The recognition and enforcement of annulled awards under the New York Convention of 1958

Written on 19 Jul 2018

One of the current main concerns of the arbitration community is the enforcement phase of the award once the proceedings have been completed, especially when its enforcement is sought in a territory other than the place where the decision was rendered. In this regard, the Convention on the Recognition and Enforcement of Foreign Arbitral Awards, signed in New York on 6 July 1958, has made it possible, to a greater or lesser extent, for this objective to be achieved in territories other than the territory where the award was issued, making them binding on the parties and allowing their enforcement.

Article V of the Convention on the Recognition and Enforcement of Foreign Arbitral Awards (hereinafter, the “Convention“) establishes the grounds on which recognition and enforcement of an arbitral award may be refused: “Recognition and enforcement of the award may only be refused at the request of the party against whom it is invoked, only if that party furnishes poof to the competent authority where the recognition and enforcement is sought”. The following is included among those grounds, in paragraph 1(e): “The award has not yet become binding on the parties, or has been set aside or suspended by a competent authority of the country in which, or under the law of which, the award was made”.

The first thing that draws attention in the wording given to article V is that a refusal of recognition is a right – not an obligation – as it says “may”; that the state where the recognition and enforcement is sought has the authority to decide whether or not to reject the request.
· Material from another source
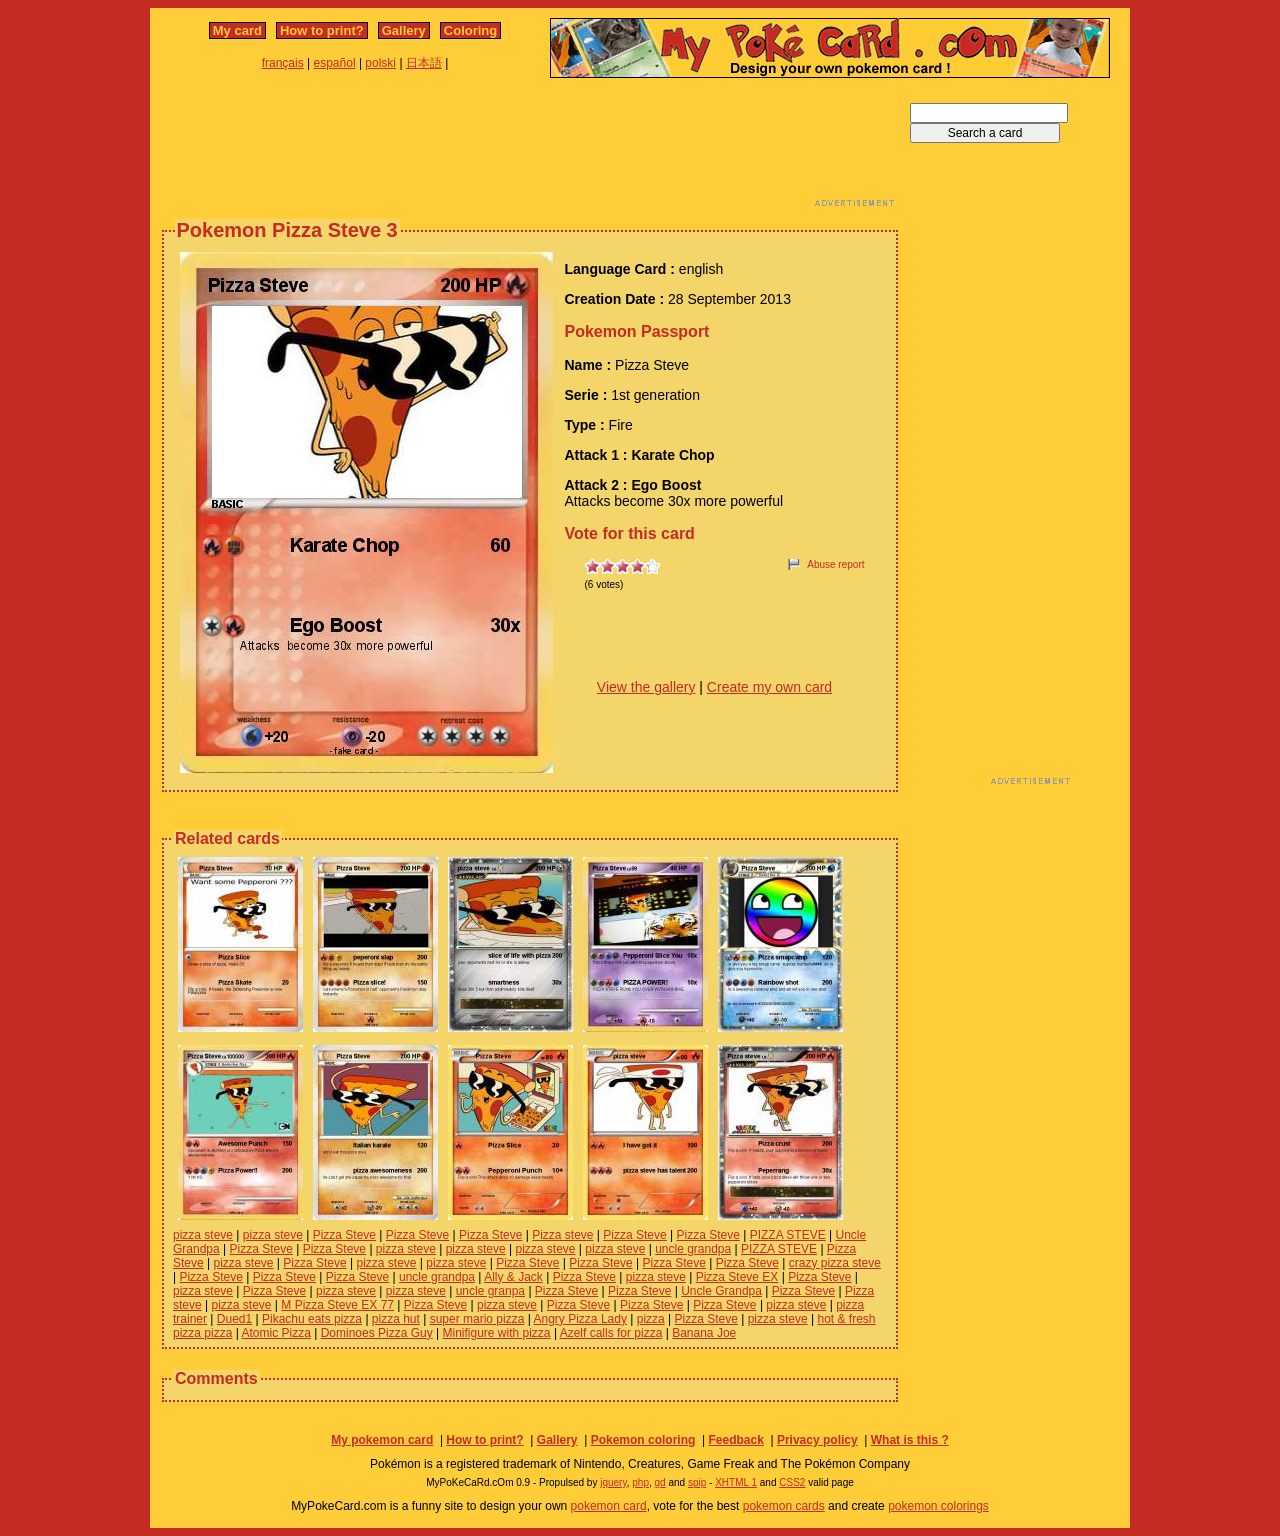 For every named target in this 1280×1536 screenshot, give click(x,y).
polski (380, 63)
That is to say, the existence of a ground for refusal is necessary but not sufficient grounds for refusing to recognize and enforce the suspended or annulled award. Therefore, although, a priori, we might think that awards that are suspended or annulled under the lex arbitri of the place of arbitration should not be recognized or enforced in another state, the fact is that the use of the optional form shows us that even in such cases the judge is not obliged to refuse recognition and enforcement.

In this regard, the most restrictive doctrine such as that upheld by Professor Albert Jan van den Berg, argues that the annulled award is legally dead and ex-nihilo nil fit (nothing comes from nothing). In his view, the best placed bodies to decide on the regularity of the arbitration are the courts of the place of arbitration. For this reason, courts in other countries should give preference to the decision to annul the award of the domestic courts and refrain from recognizing and enforcing it.

Article V is closely related to article VII of the Convention, pursuant to which the provisions of the text shall not deprive “any interested party of any right he may have to avail himself of an arbitral award in the manner and to the extent allowed by the law or the treaties of the country where such award is sought to be relied upon”. This provision invokes the so-called “favourability principle”, which grants the states that are parties to the Convention with the possibility of restricting or eliminating some of the grounds for refusing recognition provided in article V.

From the joint interpretation of both articles, two doctrinal positions have emerged that defend the possibility of enforcing an award that has been annulled. On one hand, the position based on art. V.1 (e) entitled the “International Standard Annulment”, and the so-called position of “Local Standard Annulment”, which is based on article VII.

After nearly 60 years of the Convention being in force, the debate is still open today. The refusal to recognise and enforce annulled awards should not, a priori, raise any doubts. Common sense leads us to try to eliminate any legal uncertainty in the enforcement of awards. If an award has been suspended or annulled, the parties should be able to rely on the fact that it cannot be enforced in a third state. In addition, another risk would be avoided: that the affected party would exercise forum shopping in several jurisdictions until he or she obtains recognition and enforcement from one of them.

However, this restrictive interpretation may give rise to truly unfair situations, such as given in the jurisdiction of the United States, in which recognition is directly refused if totally formal requirements are met: that it is annulled by the competent judge through the due process, even if the ground for annulment blatantly infringes public order.

The unification of criteria would help to reach a consensus on global standards in which international arbitration would provide a greater legal certainty than the position adopted in the current situation. However, it is difficult to contemplate that states will renounce internal control and disregard their fundamental legal principles and respect for public order.

In my opinion, consistent with some legal doctrine, in that the one-way dual control between the declaration of annulment and the application for enforcement should be disposed of. The true control over the award must be exercised by the judge of the country where it will be enforced as the authority that must defend the respect for its laws and public order in its territory, if an eventual enforcement goes against them. The issue, therefore, passes from changing the territorial mentality of the jurisdiction of the place where the award is made, to giving way to an international vision in which the review of the annulment of the award is carried out in the place where it is actually going to take effect, i.e. where it is going to be enforced. Undoubtedly, in the short term it becomes rather utopian for states to even consider such a waiver and relinquish control over the nullity action to foreign judicial authorities. In the meantime, I am afraid that we will witness many varying situations of recognition and enforcement but perhaps this is the tendency pursued by the Convention itself.